### YOUR GOAL
In the entries that follow, find every line containing "parking" and copy it.

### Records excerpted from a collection

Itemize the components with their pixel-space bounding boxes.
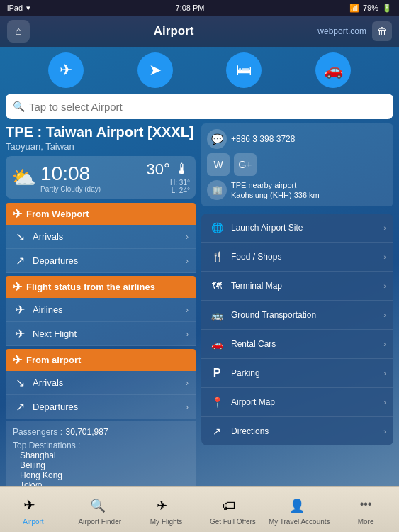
- google-button[interactable]: G+: [234, 153, 257, 176]
- svg-text:👤: 👤: [289, 498, 305, 514]
- bottom-nav-accounts[interactable]: 👤 My Travel Accounts: [266, 490, 332, 528]
- from-airport-label: From airport: [26, 355, 81, 365]
- header: ⌂ Airport webport.com 🗑: [0, 16, 399, 47]
- header-url: webport.com: [317, 26, 366, 36]
- nav-icons-bar: ✈ ➤ 🛏 🚗: [0, 47, 399, 94]
- from-airport-section: ✈ From airport ↘ Arrivals › ↗ Departures…: [6, 349, 196, 419]
- bottom-nav-more[interactable]: ••• More: [332, 490, 399, 528]
- parking-label: Parking: [231, 368, 378, 378]
- bottom-accounts-icon: 👤: [288, 493, 310, 516]
- ground-icon: 🚌: [208, 306, 225, 323]
- airport-map-label: Airport Map: [231, 397, 378, 407]
- bottom-nav-offers[interactable]: 🏷 Get Full Offers: [199, 490, 266, 528]
- wikipedia-icon: W: [213, 159, 223, 170]
- bottom-nav-myflights[interactable]: ✈ My Flights: [133, 490, 200, 528]
- bottom-finder-label: Airport Finder: [78, 518, 121, 526]
- bottom-nav-finder[interactable]: 🔍 Airport Finder: [67, 490, 133, 528]
- airport-departures-chevron: ›: [186, 402, 189, 412]
- airport-arrivals-chevron: ›: [186, 378, 189, 388]
- bottom-offers-icon: 🏷: [221, 493, 244, 516]
- from-webport-section: ✈ From Webport ↘ Arrivals › ↗ Departures…: [6, 203, 196, 273]
- ground-chevron: ›: [383, 311, 386, 319]
- departures-label: Departures: [33, 255, 180, 266]
- airport-departures-icon: ↗: [13, 400, 27, 414]
- weather-left: ⛅ 10:08 Partly Cloudy (day): [11, 162, 101, 193]
- directions-icon: ↗: [208, 423, 225, 440]
- home-button[interactable]: ⌂: [7, 20, 30, 43]
- social-row: W G+: [207, 153, 388, 176]
- main-content: TPE : Taiwan Airport [XXXL] Taoyuan, Tai…: [0, 123, 399, 517]
- temp-high: H: 31°: [170, 179, 190, 187]
- airlines-chevron: ›: [186, 305, 189, 315]
- nav-icon-flights[interactable]: ➤: [137, 52, 173, 88]
- weather-row: ⛅ 10:08 Partly Cloudy (day) 30° 🌡 H: 31°…: [6, 156, 196, 199]
- webport-icon: ✈: [13, 207, 22, 221]
- dest-shanghai: Shanghai: [20, 450, 189, 460]
- temp-low: L: 24°: [172, 187, 190, 194]
- temperature: 30° 🌡: [147, 160, 190, 179]
- airlines-item[interactable]: ✈ Airlines ›: [6, 298, 196, 322]
- nav-icon-hotel[interactable]: 🛏: [226, 52, 262, 88]
- rental-label: Rental Cars: [231, 339, 378, 349]
- bottom-offers-label: Get Full Offers: [210, 518, 256, 526]
- parking-icon: P: [208, 365, 225, 382]
- airport-arrivals-icon: ↘: [13, 376, 27, 389]
- bottom-accounts-label: My Travel Accounts: [269, 518, 330, 526]
- parking-chevron: ›: [383, 369, 386, 377]
- flight-status-icon: ✈: [13, 280, 22, 294]
- wikipedia-button[interactable]: W: [207, 153, 230, 176]
- battery-icon: 🔋: [382, 4, 392, 13]
- airport-map[interactable]: 📍 Airport Map ›: [201, 388, 393, 417]
- launch-label: Launch Airport Site: [231, 223, 378, 233]
- airport-time: 10:08: [40, 162, 101, 185]
- next-flight-icon: ✈: [13, 327, 27, 340]
- skype-icon: 💬: [207, 129, 227, 149]
- nav-icon-car[interactable]: 🚗: [315, 52, 351, 88]
- airport-code: TPE: [6, 124, 33, 140]
- arrivals-label: Arrivals: [33, 231, 180, 242]
- search-bar[interactable]: 🔍: [6, 94, 393, 119]
- terminal-chevron: ›: [383, 282, 386, 290]
- bottom-nav-airport[interactable]: ✈ Airport: [0, 490, 67, 528]
- directions[interactable]: ↗ Directions ›: [201, 417, 393, 445]
- departures-chevron: ›: [186, 256, 189, 266]
- nearby-row: 🏢 TPE nearby airport Kaohsiung (KHH) 336…: [207, 180, 388, 201]
- flight-status-header: ✈ Flight status from the airlines: [6, 276, 196, 298]
- airport-departures[interactable]: ↗ Departures ›: [6, 395, 196, 419]
- airport-arrivals[interactable]: ↘ Arrivals ›: [6, 371, 196, 395]
- ground-transport[interactable]: 🚌 Ground Transportation ›: [201, 301, 393, 330]
- search-input[interactable]: [29, 101, 386, 113]
- flight-status-label: Flight status from the airlines: [26, 282, 155, 292]
- nav-icon-airport[interactable]: ✈: [48, 52, 84, 88]
- passengers-label: Passengers :: [13, 427, 62, 437]
- status-left: iPad ▾: [7, 4, 30, 13]
- directions-chevron: ›: [383, 427, 386, 436]
- terminal-map[interactable]: 🗺 Terminal Map ›: [201, 272, 393, 301]
- google-icon: G+: [238, 159, 252, 170]
- launch-airport-site[interactable]: 🌐 Launch Airport Site ›: [201, 214, 393, 243]
- webport-departures[interactable]: ↗ Departures ›: [6, 249, 196, 273]
- nearby-icon: 🏢: [207, 180, 227, 200]
- trash-button[interactable]: 🗑: [372, 21, 392, 41]
- rental-cars[interactable]: 🚗 Rental Cars ›: [201, 330, 393, 359]
- airport-map-chevron: ›: [383, 398, 386, 406]
- phone-row: 💬 +886 3 398 3728: [207, 129, 388, 149]
- header-right: webport.com 🗑: [317, 21, 392, 41]
- rental-chevron: ›: [383, 340, 386, 348]
- next-flight-item[interactable]: ✈ Next Flight ›: [6, 322, 196, 346]
- ground-label: Ground Transportation: [231, 310, 378, 320]
- passengers-value: 30,701,987: [66, 427, 108, 437]
- svg-text:🏷: 🏷: [223, 499, 235, 513]
- signal-icon: 📶: [349, 4, 359, 13]
- next-flight-label: Next Flight: [33, 328, 180, 339]
- airport-name: Taiwan Airport [XXXL]: [46, 124, 194, 140]
- webport-arrivals[interactable]: ↘ Arrivals ›: [6, 225, 196, 249]
- parking[interactable]: P Parking ›: [201, 359, 393, 388]
- food-shops[interactable]: 🍴 Food / Shops ›: [201, 243, 393, 272]
- destinations-label: Top Destinations :: [13, 440, 189, 450]
- weather-desc: Partly Cloudy (day): [40, 185, 101, 193]
- nearby-line2: Kaohsiung (KHH) 336 km: [231, 190, 320, 200]
- from-airport-icon: ✈: [13, 353, 22, 367]
- svg-text:✈: ✈: [157, 499, 167, 513]
- next-flight-chevron: ›: [186, 329, 189, 339]
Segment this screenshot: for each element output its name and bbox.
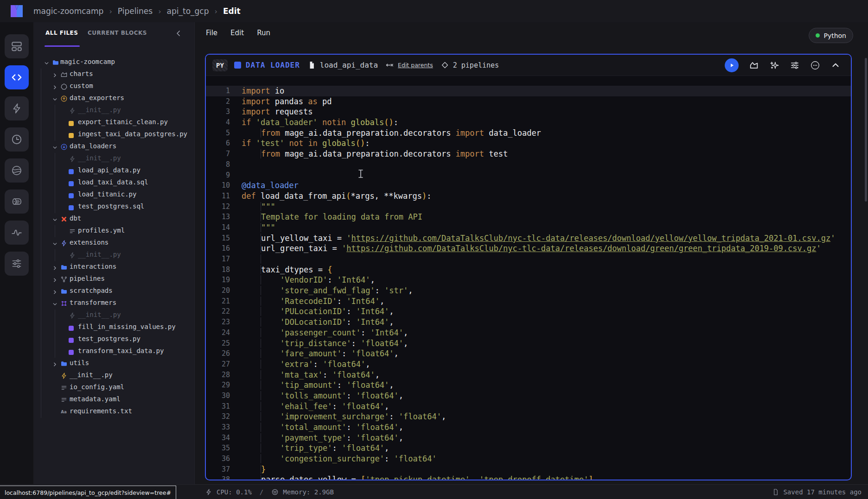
tree-item-custom[interactable]: custom bbox=[33, 81, 194, 93]
breadcrumb-magic-zoomcamp[interactable]: magic-zoomcamp bbox=[33, 6, 103, 16]
chevron-right-icon[interactable] bbox=[52, 288, 58, 294]
chevron-down-icon[interactable] bbox=[52, 300, 58, 306]
tree-item-__init__.py[interactable]: __init__.py bbox=[33, 370, 194, 382]
code-line-8[interactable]: 8 bbox=[206, 159, 851, 170]
code-line-31[interactable]: 31 'ehail_fee': 'float64', bbox=[206, 401, 851, 412]
code-line-35[interactable]: 35 'trip_type': 'float64', bbox=[206, 443, 851, 454]
rail-logs-button[interactable] bbox=[5, 189, 29, 214]
tab-current-blocks[interactable]: CURRENT BLOCKS bbox=[88, 30, 147, 36]
chart-button[interactable] bbox=[749, 60, 759, 70]
tree-item-load_api_data.py[interactable]: load_api_data.py bbox=[33, 165, 194, 177]
code-line-6[interactable]: 6if 'test' not in globals(): bbox=[206, 138, 851, 149]
code-line-33[interactable]: 33 'total_amount': 'float64', bbox=[206, 422, 851, 433]
tree-item-interactions[interactable]: interactions bbox=[33, 261, 194, 273]
code-line-15[interactable]: 15 url_yellow_taxi = 'https://github.com… bbox=[206, 233, 851, 244]
rail-dashboard-button[interactable] bbox=[5, 34, 29, 58]
mage-logo-icon[interactable] bbox=[9, 4, 24, 19]
more-actions-button[interactable] bbox=[810, 60, 820, 70]
code-line-17[interactable]: 17 bbox=[206, 254, 851, 265]
rail-monitor-button[interactable] bbox=[5, 221, 29, 245]
breadcrumb-Edit[interactable]: Edit bbox=[223, 6, 241, 16]
tree-item-test_postgres.sql[interactable]: test_postgres.sql bbox=[33, 201, 194, 213]
code-line-29[interactable]: 29 'tip_amount': 'float64', bbox=[206, 380, 851, 391]
rail-code-editor-button[interactable] bbox=[5, 65, 29, 89]
code-line-30[interactable]: 30 'tolls_amount': 'float64', bbox=[206, 391, 851, 401]
tree-item-fill_in_missing_values.py[interactable]: fill_in_missing_values.py bbox=[33, 322, 194, 334]
menu-run[interactable]: Run bbox=[257, 29, 270, 37]
ai-sparkles-button[interactable] bbox=[769, 60, 779, 70]
code-line-4[interactable]: 4if 'data_loader' notin globals(): bbox=[206, 117, 851, 128]
menu-file[interactable]: File bbox=[206, 29, 217, 37]
rail-global-data-products-button[interactable] bbox=[5, 158, 29, 183]
window-scrollbar[interactable] bbox=[865, 58, 867, 202]
chevron-right-icon[interactable] bbox=[52, 360, 58, 366]
tree-item-__init__.py[interactable]: __init__.py bbox=[33, 249, 194, 261]
code-line-21[interactable]: 21 'RatecodeID': 'Int64', bbox=[206, 296, 851, 307]
chevron-down-icon[interactable] bbox=[52, 216, 58, 222]
code-line-9[interactable]: 9 bbox=[206, 170, 851, 181]
tree-item-io_config.yaml[interactable]: io_config.yaml bbox=[33, 382, 194, 394]
tree-item-load_taxi_data.sql[interactable]: load_taxi_data.sql bbox=[33, 177, 194, 189]
tree-item-export_titanic_clean.py[interactable]: export_titanic_clean.py bbox=[33, 117, 194, 129]
tab-all-files[interactable]: ALL FILES bbox=[45, 30, 78, 36]
chevron-right-icon[interactable] bbox=[52, 264, 58, 270]
block-name[interactable]: load_api_data bbox=[320, 61, 378, 69]
code-line-36[interactable]: 36 'congestion_surcharge': 'float64' bbox=[206, 454, 851, 464]
tree-item-__init__.py[interactable]: __init__.py bbox=[33, 153, 194, 165]
tree-item-scratchpads[interactable]: scratchpads bbox=[33, 285, 194, 297]
rail-triggers-button[interactable] bbox=[5, 96, 29, 120]
tree-item-extensions[interactable]: extensions bbox=[33, 237, 194, 249]
code-line-12[interactable]: 12 """ bbox=[206, 202, 851, 212]
code-line-38[interactable]: 38 parse_dates_yellow = ['tpep_pickup_da… bbox=[206, 474, 851, 480]
chevron-right-icon[interactable] bbox=[52, 83, 58, 89]
tree-item-profiles.yml[interactable]: profiles.yml bbox=[33, 225, 194, 237]
code-line-7[interactable]: 7 from mage_ai.data_preparation.decorato… bbox=[206, 149, 851, 159]
pipelines-count[interactable]: 2 pipelines bbox=[453, 61, 499, 69]
code-line-25[interactable]: 25 'trip_distance': 'float64', bbox=[206, 338, 851, 349]
chevron-down-icon[interactable] bbox=[52, 95, 58, 101]
code-line-27[interactable]: 27 'extra': 'float64', bbox=[206, 359, 851, 370]
code-line-24[interactable]: 24 'passenger_count': 'Int64', bbox=[206, 328, 851, 338]
code-line-18[interactable]: 18 taxi_dtypes = { bbox=[206, 265, 851, 275]
code-line-16[interactable]: 16 url_green_taxi = 'https://github.com/… bbox=[206, 243, 851, 254]
code-line-10[interactable]: 10@data_loader bbox=[206, 180, 851, 191]
code-line-37[interactable]: 37 } bbox=[206, 464, 851, 475]
menu-edit[interactable]: Edit bbox=[230, 29, 244, 37]
tree-item-metadata.yaml[interactable]: metadata.yaml bbox=[33, 394, 194, 406]
chevron-right-icon[interactable] bbox=[52, 71, 58, 77]
tree-item-load_titanic.py[interactable]: load_titanic.py bbox=[33, 189, 194, 201]
code-line-26[interactable]: 26 'fare_amount': 'float64', bbox=[206, 348, 851, 359]
rail-variables-settings-button[interactable] bbox=[5, 252, 29, 276]
code-line-14[interactable]: 14 """ bbox=[206, 222, 851, 233]
rail-runs-history-button[interactable] bbox=[5, 127, 29, 152]
code-line-11[interactable]: 11def load_data_from_api(*args, **kwargs… bbox=[206, 191, 851, 202]
kernel-badge[interactable]: Python bbox=[809, 28, 853, 43]
chevron-down-icon[interactable] bbox=[52, 240, 58, 246]
code-line-13[interactable]: 13 Template for loading data from API bbox=[206, 212, 851, 222]
code-line-28[interactable]: 28 'mta_tax': 'float64', bbox=[206, 370, 851, 380]
collapse-panel-button[interactable] bbox=[174, 29, 183, 38]
tree-item-transformers[interactable]: transformers bbox=[33, 297, 194, 310]
code-line-23[interactable]: 23 'DOLocationID': 'Int64', bbox=[206, 317, 851, 328]
tree-item-__init__.py[interactable]: __init__.py bbox=[33, 105, 194, 117]
tree-item-utils[interactable]: utils bbox=[33, 358, 194, 370]
edit-parents-link[interactable]: Edit parents bbox=[398, 62, 433, 69]
tree-item-dbt[interactable]: dbt bbox=[33, 213, 194, 225]
breadcrumb-api_to_gcp[interactable]: api_to_gcp bbox=[167, 6, 209, 16]
code-line-3[interactable]: 3import requests bbox=[206, 107, 851, 117]
tree-item-requirements.txt[interactable]: Aarequirements.txt bbox=[33, 406, 194, 418]
tree-item-data_loaders[interactable]: data_loaders bbox=[33, 141, 194, 153]
block-settings-button[interactable] bbox=[790, 60, 800, 70]
chevron-down-icon[interactable] bbox=[44, 59, 50, 65]
tree-item-ingest_taxi_data_postgres.py[interactable]: ingest_taxi_data_postgres.py bbox=[33, 129, 194, 141]
chevron-right-icon[interactable] bbox=[52, 276, 58, 282]
tree-item-__init__.py[interactable]: __init__.py bbox=[33, 310, 194, 322]
code-line-22[interactable]: 22 'PULocationID': 'Int64', bbox=[206, 306, 851, 317]
tree-item-pipelines[interactable]: pipelines bbox=[33, 273, 194, 285]
code-line-19[interactable]: 19 'VendorID': 'Int64', bbox=[206, 275, 851, 285]
code-line-34[interactable]: 34 'payment_type': 'float64', bbox=[206, 433, 851, 443]
tree-item-test_postgres.py[interactable]: test_postgres.py bbox=[33, 334, 194, 346]
tree-item-charts[interactable]: charts bbox=[33, 69, 194, 81]
code-line-1[interactable]: 1import io bbox=[206, 86, 851, 96]
collapse-block-button[interactable] bbox=[830, 60, 841, 70]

### ANSWER BOX
- parking-label: Parking: [231, 368, 378, 378]
- parking-icon: P: [208, 365, 225, 382]
- parking-chevron: ›: [383, 369, 386, 377]
- parking[interactable]: P Parking ›: [201, 359, 393, 388]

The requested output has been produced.